The greatest of the events with which Amos and his contemporaries dealt was the Assyrian invasion. In a previous chapter we have tried to estimate the intellectual effects of Assyria on prophecy. Assyria widened the horizon of Israel, put the world to Hebrew eyes into a new perspective, vastly increased the possibilities of history, and set to religion a novel order of problems. We can trace the effects upon Israel’s conceptions of God, of man, and even of nature. Now it might be plausibly argued that the new prophecy in Israel was first stirred and quickened by all this mental shock and strain, and that even the loftier ethics of the prophets were thus due to the advance of Assyria. For, as the most vigilant watchmen of their day, the prophets observed the rise of that empire, and felt its fatality for Israel. Turning then to inquire the Divine reasons for such a destruction, they found these in Israel’s sinfulness, to the full extent of which their hearts were at last awakened. According to such a theory the prophets were politicians first and moralists afterwards: alarmists to begin with, and preachers of repentance only second. Or-to recur to the language employed above-the prophets’ experience of the historical event preceded their conviction of the moral principle which agreed with it.

In support of such a theory it is pointed out that after all the most original element in the prophecy of the eighth century was the announcement of Israel’s fall and exile. The Righteousness of Jehovah had often previously been enforced in Israel, but never had any voice drawn from it this awful conclusion that the nation must perish. The first in Israel to dare this was Amos, and surely what enabled him to do so was the imminence of Assyria upon his people.
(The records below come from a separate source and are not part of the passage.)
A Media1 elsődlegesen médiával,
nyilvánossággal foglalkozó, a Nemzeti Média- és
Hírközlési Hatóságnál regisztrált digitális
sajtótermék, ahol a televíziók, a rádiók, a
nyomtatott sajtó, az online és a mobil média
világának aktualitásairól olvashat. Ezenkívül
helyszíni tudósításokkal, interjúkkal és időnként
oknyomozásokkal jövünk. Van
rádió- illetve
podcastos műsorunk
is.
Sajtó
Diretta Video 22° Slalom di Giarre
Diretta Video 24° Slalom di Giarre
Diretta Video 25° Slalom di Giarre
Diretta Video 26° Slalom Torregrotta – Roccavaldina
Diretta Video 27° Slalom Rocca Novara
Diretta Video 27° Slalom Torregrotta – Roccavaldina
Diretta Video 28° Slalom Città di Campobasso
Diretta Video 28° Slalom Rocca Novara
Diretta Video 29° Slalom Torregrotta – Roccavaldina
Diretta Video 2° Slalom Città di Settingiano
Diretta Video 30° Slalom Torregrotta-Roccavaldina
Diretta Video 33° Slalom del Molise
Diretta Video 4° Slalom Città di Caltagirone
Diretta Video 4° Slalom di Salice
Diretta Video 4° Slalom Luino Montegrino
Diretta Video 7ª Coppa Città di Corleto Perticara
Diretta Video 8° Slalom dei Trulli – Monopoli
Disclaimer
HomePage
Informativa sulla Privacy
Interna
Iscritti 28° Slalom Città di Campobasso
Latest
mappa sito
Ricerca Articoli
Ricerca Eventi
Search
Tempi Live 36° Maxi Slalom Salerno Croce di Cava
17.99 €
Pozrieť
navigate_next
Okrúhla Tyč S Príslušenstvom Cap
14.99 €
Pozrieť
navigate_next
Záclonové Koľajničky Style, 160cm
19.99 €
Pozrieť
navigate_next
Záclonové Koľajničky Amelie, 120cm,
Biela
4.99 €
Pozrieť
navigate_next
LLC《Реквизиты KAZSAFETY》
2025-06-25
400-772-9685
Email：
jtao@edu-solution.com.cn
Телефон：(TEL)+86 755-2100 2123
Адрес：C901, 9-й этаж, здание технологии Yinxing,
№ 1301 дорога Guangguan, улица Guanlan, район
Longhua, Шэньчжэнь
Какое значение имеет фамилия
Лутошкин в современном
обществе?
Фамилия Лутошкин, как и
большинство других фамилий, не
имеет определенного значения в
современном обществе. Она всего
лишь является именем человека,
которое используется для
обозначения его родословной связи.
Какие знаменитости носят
Again, such a theory might plausibly point to the opening verse of the Book of Amos, with its unprefaced, unexplained pronouncement of doom upon Israel:-

"The Lord roareth from Zion, And giveth voice from Jerusalem; And the pastures of the shepherds mourn, And the summit of Carmel is withered!"

Here, it might be averred, is the earliest prophet’s earliest utterance. Is it not audibly the voice of a man in a panic-such a panic as, ever on the eve of historic convulsions, seizes the more sensitive minds of a doomed people? The distant Assyrian thunder has reached Amos, on his pastures, unprepared-unable to articulate its exact meaning, and with only faith enough to hear in it the voice of his God. He needs reflection to unfold its contents; and the process of this reflection we find through the rest of his book. There he details for us, with increasing clear-mess, both the ethical reasons and the political results of that Assyrian terror, by which he was at first so wildly shocked into prophecy.
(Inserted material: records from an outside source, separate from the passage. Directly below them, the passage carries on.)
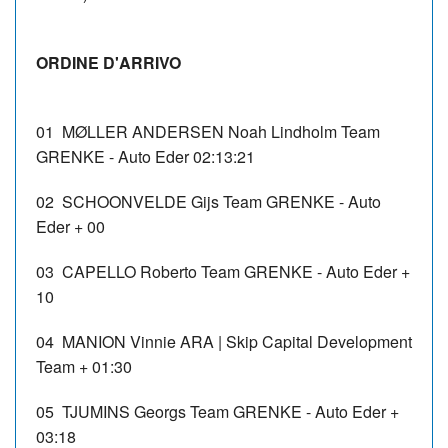
ORDINE D'ARRIVO
01
MØLLER ANDERSEN Noah Lindholm
Team
GRENKE - Auto Eder
02:13:21
02
SCHOONVELDE Gijs
Team GRENKE - Auto
Eder
+ 00
03
CAPELLO Roberto
Team GRENKE - Auto Eder
+
10
04
MANION Vinnie
ARA | Skip Capital Development
Team
+ 01:30
05
TJUMINS Georgs
Team GRENKE - Auto Eder
+
03:18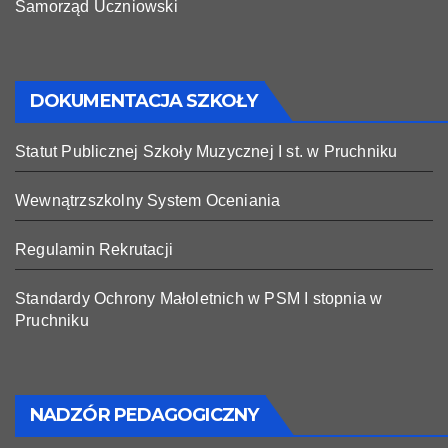
Samorząd Uczniowski
DOKUMENTACJA SZKOŁY
Statut Publicznej Szkoły Muzycznej I st. w Pruchniku
Wewnątrzszkolny System Oceniania
Regulamin Rekrutacji
Standardy Ochrony Małoletnich w PSM I stopnia w
Pruchniku
NADZÓR PEDAGOGICZNY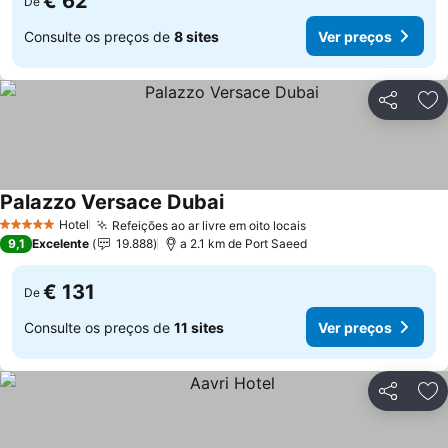
€ 62
De
Consulte os preços de
8 sites
Ver preços
Partilhar
Ad
Palazzo Versace Dubai
Hotel
Refeições ao ar livre em oito locais
5 Estrelas
9,1
Excelente
19.888
a 2.1 km de Port Saeed
€ 131
De
Consulte os preços de
11 sites
Ver preços
Partilhar
Ad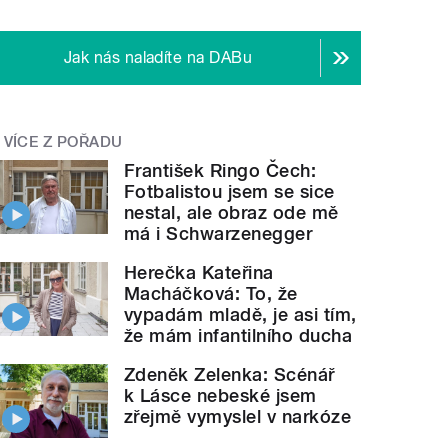
Jak nás naladíte na DABu
VÍCE Z POŘADU
František Ringo Čech:
Fotbalistou jsem se sice
nestal, ale obraz ode mě
má i Schwarzenegger
Herečka Kateřina
Macháčková: To, že
vypadám mladě, je asi tím,
že mám infantilního ducha
Zdeněk Zelenka: Scénář
k Lásce nebeské jsem
zřejmě vymyslel v narkóze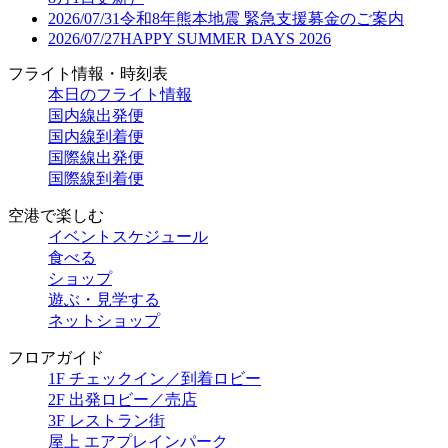
2026/07/31
令和8年熊本地震 緊急支援募金のご案内
2026/07/27
HAPPY SUMMER DAYS 2026
フライト情報・時刻表
本日のフライト情報
国内線出発便
国内線到着便
国際線出発便
国際線到着便
空港で楽しむ
イベントスケジュール
食べる
ショップ
遊ぶ・見学する
ネットショップ
フロアガイド
1F チェックイン／到着ロビー
2F 出発ロビー／売店
3F レストラン街
屋上 エアプレインパーク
But the panic-born are always the stillborn; and it is simply impossible that prophecy, in all her ethical and religious vigor, can have been the daughter of so fatal a birth. If we look again at the evidence which is quoted from Amos in favor of such a theory, we shall see how fully it is contradicted by other features of his book.

To begin with, we are not certain that the terror of the opening verse of Amos is the Assyrian terror. Even if it were, the opening of a book does not necessarily represent the writer’s earliest feelings. The rest of the chapters contain visions and oracles which obviously date from a time when Amos was not yet startled by Assyria, but believed that the punishment which Israel required might be accomplished through a series of physical calamities-locusts, drought, and pestilence. Nay, it was not even these earlier judgments, preceding the Assyrian, which stirred the word of God in the prophet. He introduces them with a "now" and a "therefore." That is to say, he treats them only as the consequence of certain facts, the conclusion of certain premises. These facts and premises are moral-they are exclusively moral. They are the sins of Israel’s life, regarded without illusion and without pity. They are certain simple convictions, which fill the prophet’s heart, about the impossibility of the survival of any state which is so perverse and so corrupt.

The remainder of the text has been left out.